En el sur de Mendoza, ocho establecimientos ganaderos están marcando un antes y un después en la producción bovina gracias a la aplicación de tecnología de manejo integral propuesta por el INTA.
El resultado es contundente: lograron niveles productivos del 80% de terneros destetados, superando holgadamente la media provincial.
La clave del éxito radica en un enfoque integral que conjuga pastoreo rotativo diferido, control de lactancia, y mejoramiento de la condición corporal de los animales.
MÁS PASTO, MÁS EFICIENCIA
El manejo sostenido de los recursos permitió elevar la capacidad productiva de los pastizales de 150 a 250 kilos de materia seca por hectárea en solo cinco años, una mejora significativa que impacta directamente en la eficiencia del sistema ganadero.
En paralelo, se logró establecer una carga animal de 20 vacas por hectárea con índices de preñez superiores al 90%, cifras que reflejan el alto rendimiento alcanzado.

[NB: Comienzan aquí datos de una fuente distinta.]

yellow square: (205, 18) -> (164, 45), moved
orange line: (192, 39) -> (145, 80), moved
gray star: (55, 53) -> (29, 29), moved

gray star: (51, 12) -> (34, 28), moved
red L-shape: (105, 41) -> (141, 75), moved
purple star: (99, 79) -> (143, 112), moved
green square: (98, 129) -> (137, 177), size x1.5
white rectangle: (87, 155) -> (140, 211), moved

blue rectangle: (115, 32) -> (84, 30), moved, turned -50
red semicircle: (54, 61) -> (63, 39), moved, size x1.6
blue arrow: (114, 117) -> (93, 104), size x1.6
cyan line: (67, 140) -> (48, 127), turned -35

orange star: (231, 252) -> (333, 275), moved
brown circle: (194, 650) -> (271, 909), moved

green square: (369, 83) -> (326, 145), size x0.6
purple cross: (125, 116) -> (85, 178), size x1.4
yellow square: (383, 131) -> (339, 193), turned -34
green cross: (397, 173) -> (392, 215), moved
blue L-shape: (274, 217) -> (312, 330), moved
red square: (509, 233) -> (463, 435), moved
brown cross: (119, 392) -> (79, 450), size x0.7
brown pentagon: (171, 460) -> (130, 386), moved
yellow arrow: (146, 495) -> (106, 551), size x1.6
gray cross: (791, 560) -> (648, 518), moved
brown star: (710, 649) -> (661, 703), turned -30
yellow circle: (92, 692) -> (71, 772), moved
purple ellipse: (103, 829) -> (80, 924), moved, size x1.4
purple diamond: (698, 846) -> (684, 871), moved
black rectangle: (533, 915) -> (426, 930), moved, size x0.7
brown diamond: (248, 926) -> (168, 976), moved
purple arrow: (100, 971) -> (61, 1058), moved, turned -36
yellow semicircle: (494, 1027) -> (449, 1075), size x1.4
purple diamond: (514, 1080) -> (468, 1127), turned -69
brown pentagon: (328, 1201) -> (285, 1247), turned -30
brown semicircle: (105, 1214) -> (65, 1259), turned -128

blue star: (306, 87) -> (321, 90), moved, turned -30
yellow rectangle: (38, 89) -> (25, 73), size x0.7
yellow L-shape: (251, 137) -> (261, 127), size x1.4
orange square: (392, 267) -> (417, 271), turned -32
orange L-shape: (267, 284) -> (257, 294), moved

El enfoque propuesto por el INTA demuestra que con planificación, tecnología y trabajo articulado entre el sector público y privado, es posible aumentar la productividad sin comprometer la sustentabilidad del recurso forrajero.
Este tipo de experiencias en el sur provincial abren el camino para escalar buenas prácticas en un territorio con alto potencial ganadero.